>>>>

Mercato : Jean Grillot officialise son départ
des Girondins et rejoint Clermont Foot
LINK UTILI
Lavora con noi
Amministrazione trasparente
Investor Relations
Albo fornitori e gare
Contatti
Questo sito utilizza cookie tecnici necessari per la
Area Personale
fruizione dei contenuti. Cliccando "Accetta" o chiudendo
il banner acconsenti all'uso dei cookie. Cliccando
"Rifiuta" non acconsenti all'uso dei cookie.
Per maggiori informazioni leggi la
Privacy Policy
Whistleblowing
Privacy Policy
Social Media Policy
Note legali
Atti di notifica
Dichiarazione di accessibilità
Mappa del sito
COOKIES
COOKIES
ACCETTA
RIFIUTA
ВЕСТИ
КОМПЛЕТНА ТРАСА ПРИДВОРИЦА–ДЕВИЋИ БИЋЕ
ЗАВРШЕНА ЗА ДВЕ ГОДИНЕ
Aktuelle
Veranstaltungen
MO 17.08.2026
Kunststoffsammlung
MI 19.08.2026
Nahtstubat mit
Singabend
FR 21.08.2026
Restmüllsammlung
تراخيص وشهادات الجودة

<<<<
>>>>

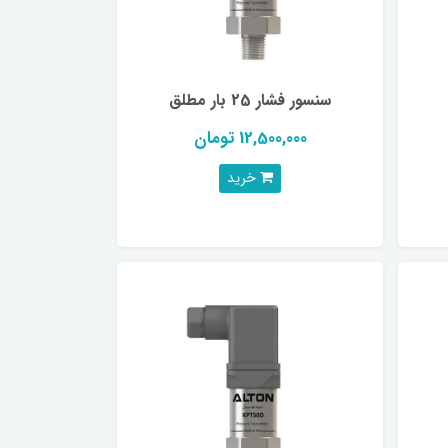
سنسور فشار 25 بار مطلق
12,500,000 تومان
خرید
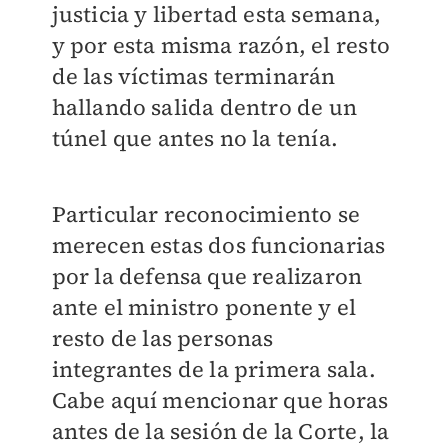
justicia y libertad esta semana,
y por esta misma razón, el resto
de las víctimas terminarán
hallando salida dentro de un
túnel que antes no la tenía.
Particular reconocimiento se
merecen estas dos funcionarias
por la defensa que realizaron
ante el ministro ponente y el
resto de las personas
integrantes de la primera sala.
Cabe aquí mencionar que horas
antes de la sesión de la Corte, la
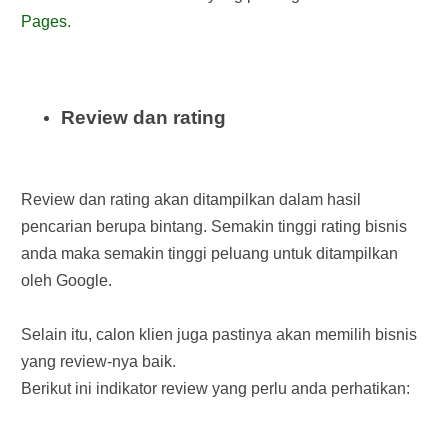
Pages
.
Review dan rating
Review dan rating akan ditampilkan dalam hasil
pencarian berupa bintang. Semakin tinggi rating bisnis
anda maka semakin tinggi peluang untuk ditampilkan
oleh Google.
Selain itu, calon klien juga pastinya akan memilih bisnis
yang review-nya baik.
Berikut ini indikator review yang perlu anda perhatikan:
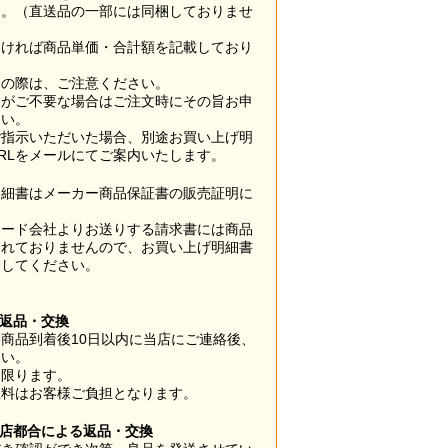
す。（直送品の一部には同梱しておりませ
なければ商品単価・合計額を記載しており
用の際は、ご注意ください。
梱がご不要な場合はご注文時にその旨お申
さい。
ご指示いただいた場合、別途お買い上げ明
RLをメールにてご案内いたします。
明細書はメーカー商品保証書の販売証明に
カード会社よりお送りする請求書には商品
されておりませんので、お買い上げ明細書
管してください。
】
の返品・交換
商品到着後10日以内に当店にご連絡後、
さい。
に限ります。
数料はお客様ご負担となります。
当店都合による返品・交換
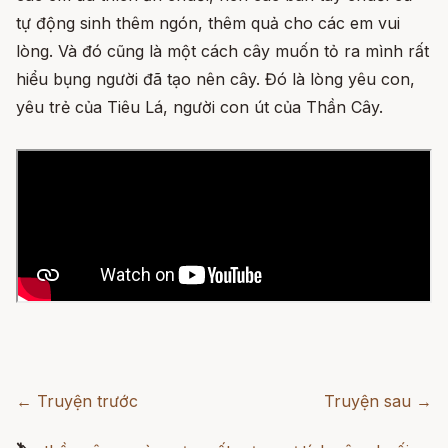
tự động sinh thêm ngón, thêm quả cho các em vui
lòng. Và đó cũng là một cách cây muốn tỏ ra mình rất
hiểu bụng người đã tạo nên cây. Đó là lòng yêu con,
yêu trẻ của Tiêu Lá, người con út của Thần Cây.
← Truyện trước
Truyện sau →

<<<<

> _REQUIRED ACTION_: Leaving each picture behind, please give again exactly the lines above from the one with "カード会社よりお送りする請求書には商品" through the one with "lòng. Và đó", both included, and no others.

> _SOLUTION TO THIS PROBLEM_:
カード会社よりお送りする請求書には商品
されておりませんので、お買い上げ明細書
管してください。
】
の返品・交換
商品到着後10日以内に当店にご連絡後、
さい。
に限ります。
数料はお客様ご負担となります。
当店都合による返品・交換
tự động sinh thêm ngón, thêm quả cho các em vui
lòng. Và đó cũng là một cách cây muốn tỏ ra mình rất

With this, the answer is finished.